These outcomes require architectural decisions made at cluster creation time, not bolted on later.
Let’s start with those foundational decisions: how to design your cluster architecture for resilience from the first az aks create command.
Cluster Architecture: Designing for Resilience from Day One
A production AKS cluster isn’t just a bigger version of your development environment. The architectural decisions you make at cluster creation time—node pool topology, networking model, and cluster accessibility—determine whether you’ll be running smoothly at scale or planning a painful migration six months down the road.

Node Pool Strategy: Separate System from User Workloads
The single most impactful architectural pattern is separating system node pools from user workloads.
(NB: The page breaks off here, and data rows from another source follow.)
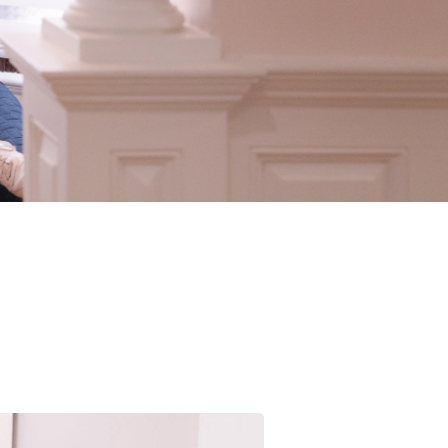
Alopécie)
Rajeunissement des mains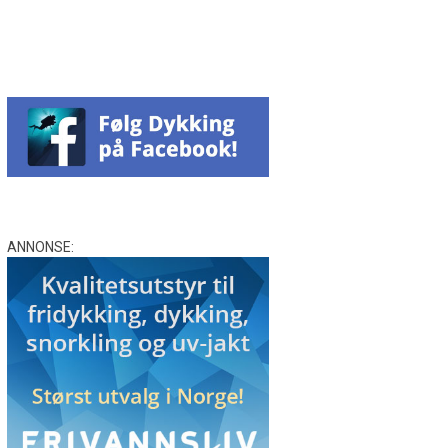
ANNONSE: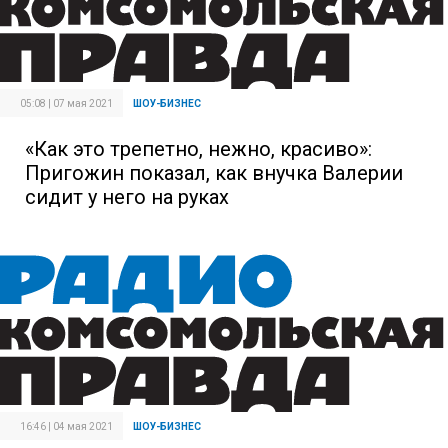
05:08 | 07 мая 2021
ШОУ-БИЗНЕС
«Как это трепетно, нежно, красиво»:
Пригожин показал, как внучка Валерии
сидит у него на руках
16:46 | 04 мая 2021
ШОУ-БИЗНЕС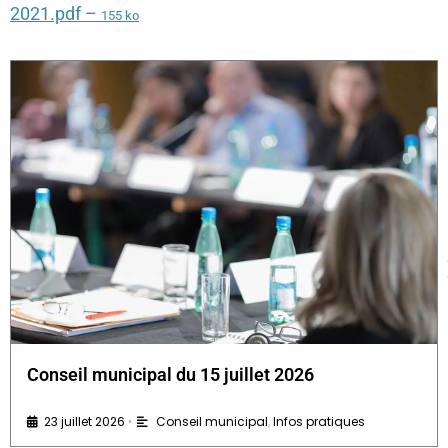
2021.pdf –
155 ko
Conseil municipal du 15 juillet 2026
23 juillet 2026
Conseil municipal
,
Infos pratiques
•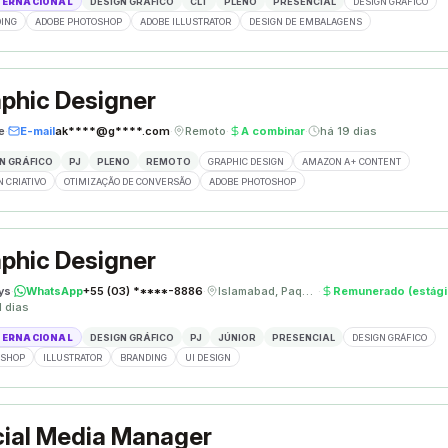
TERNACIONAL
DESIGN GRÁFICO
CLT
PLENO
PRESENCIAL
DESIGN GRÁFICO
ING
ADOBE PHOTOSHOP
ADOBE ILLUSTRATOR
DESIGN DE EMBALAGENS
phic Designer
e
·
E-mail
ak****@g****.com
·
Remoto
·
A combinar
·
há 19 dias
N GRÁFICO
PJ
PLENO
REMOTO
GRAPHIC DESIGN
AMAZON A+ CONTENT
N CRIATIVO
OTIMIZAÇÃO DE CONVERSÃO
ADOBE PHOTOSHOP
phic Designer
ys
·
WhatsApp
+55 (03) *****-8886
·
Islamabad, Paquistão
·
Remunerado (estági
1 dias
TERNACIONAL
DESIGN GRÁFICO
PJ
JÚNIOR
PRESENCIAL
DESIGN GRÁFICO
OSHOP
ILLUSTRATOR
BRANDING
UI DESIGN
ial Media Manager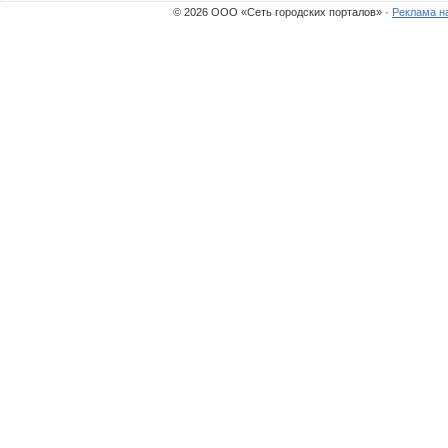
© 2026 ООО «Сеть городских порталов» ·
Реклама н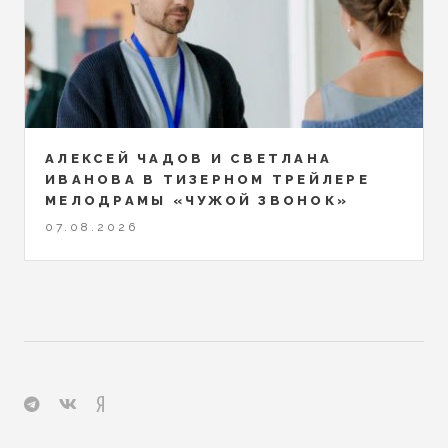
АЛЕКСЕЙ ЧАДОВ И СВЕТЛАНА
ИВАНОВА В ТИЗЕРНОМ ТРЕЙЛЕРЕ
МЕЛОДРАМЫ «ЧУЖОЙ ЗВОНОК»
07.08.2026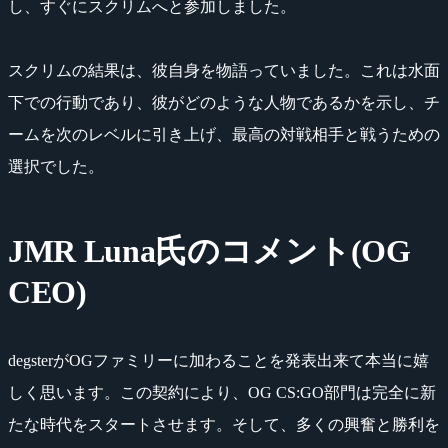
し、すぐにスクリムへと参加しました。
スクリムの結果は、彼自身を物語っていました。これは水面
下での行動であり、彼がどのような人物であるかを示し、チ
ームを次のレベルに引き上げ、最高の対戦相手と戦うための
選択でした。
JMR Luna氏のコメント(OG
CEO)
degsterがOGファミリーに加わることを発表出来て本当に嬉
しく思います。この契約により、OG CS:GO部門は完全に新
たな時代をスタートさせます。そして、多くの興奮と勝利を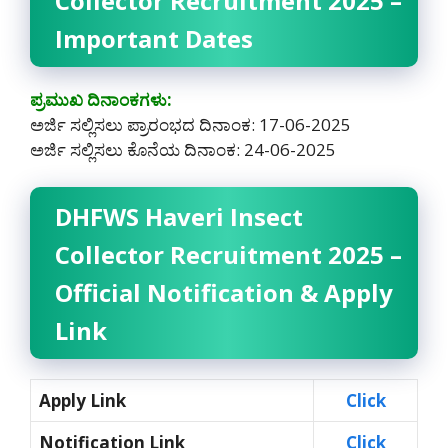
Collector Recruitment 2025 –
Important Dates
ಪ್ರಮುಖ ದಿನಾಂಕಗಳು:
ಅರ್ಜಿ ಸಲ್ಲಿಸಲು ಪ್ರಾರಂಭದ ದಿನಾಂಕ: 17-06-2025
ಅರ್ಜಿ ಸಲ್ಲಿಸಲು ಕೊನೆಯ ದಿನಾಂಕ: 24-06-2025
DHFWS Haveri Insect
Collector Recruitment 2025 –
Official Notification & Apply
Link
Apply Link
Click
Notification Link
Click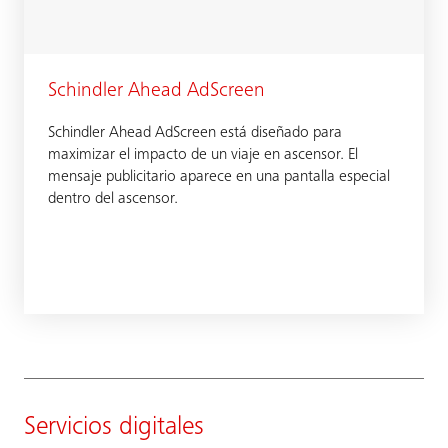
Schindler Ahead AdScreen
Schindler Ahead AdScreen está diseñado para
maximizar el impacto de un viaje en ascensor. El
mensaje publicitario aparece en una pantalla especial
dentro del ascensor.
Servicios digitales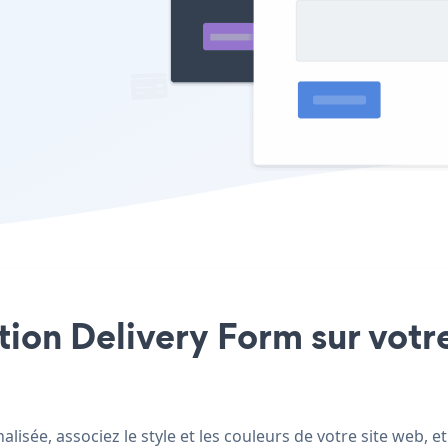
ation Delivery Form sur votre
isée, associez le style et les couleurs de votre site web, e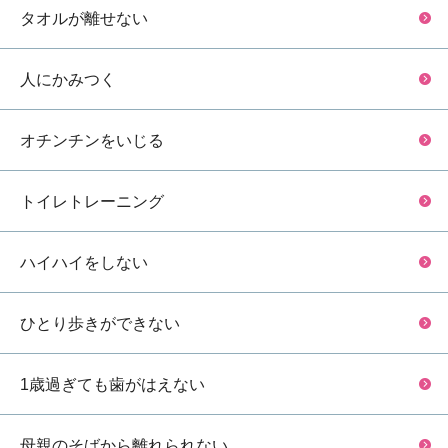
タオルが離せない
人にかみつく
オチンチンをいじる
トイレトレーニング
ハイハイをしない
ひとり歩きができない
1歳過ぎても歯がはえない
母親のそばから離れられない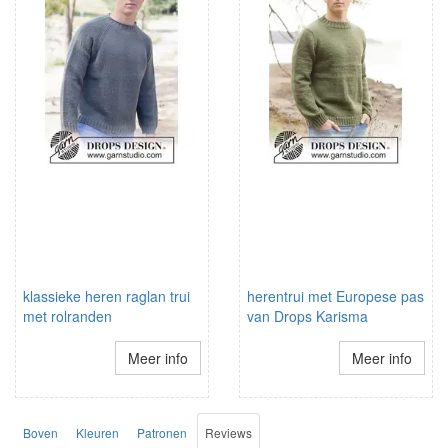
klassieke heren raglan trui
herentrui met Europese pas
met rolranden
van Drops Karisma
Meer info
Meer info
Boven
Kleuren
Patronen
Reviews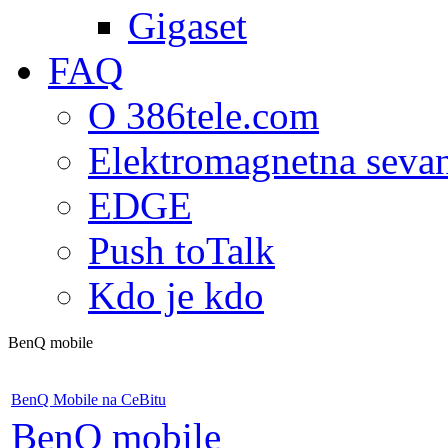
Gigaset
FAQ
O 386tele.com
Elektromagnetna seva
EDGE
Push toTalk
Kdo je kdo
BenQ mobile
BenQ Mobile na CeBitu
BenQ mobile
System pools run critical components: CoreDNS, kube-proxy, metrics-server, and Azure-specific controllers. When user workloads consume all available resources, these components fail—and your entire cluster becomes unresponsive.
Create a dedicated system pool with the CriticalAddonsOnly=true:NoSchedule taint. Size it for your control plane needs (typically 2-3 nodes in Standard_D4s_v3 or equivalent), and deploy user workloads to separate pools with appropriate taints and tolerations. This isolation means a runaway deployment won’t starve your DNS resolution or prevent new pods from scheduling.
For user pools, span multiple availability zones. Azure charges nothing extra for zone-redundant deployments, and you get genuine failure domain isolation. A single-zone cluster means a datacenter issue takes down everything—I’ve seen teams learn this lesson during Azure’s 2023 regional incidents.
Networking: The Decision You Can’t Easily Undo
Choose between Azure CNI and Kubenet before cluster creation. Migrating between networking models requires cluster recreation.
Azure CNI assigns VNet IP addresses directly to pods, enabling native integration with Azure services, Network Security Groups, and private endpoints. The tradeoff is IP address consumption—plan for three to four times your expected pod count in subnet sizing. For clusters running 200+ pods, you’ll need a /21 or larger subnet.
Kubenet uses NAT to conserve IP addresses but complicates connectivity. Pods aren’t directly addressable from outside the cluster, Azure Firewall rules become more complex, and you lose some Azure Monitor integration capabilities.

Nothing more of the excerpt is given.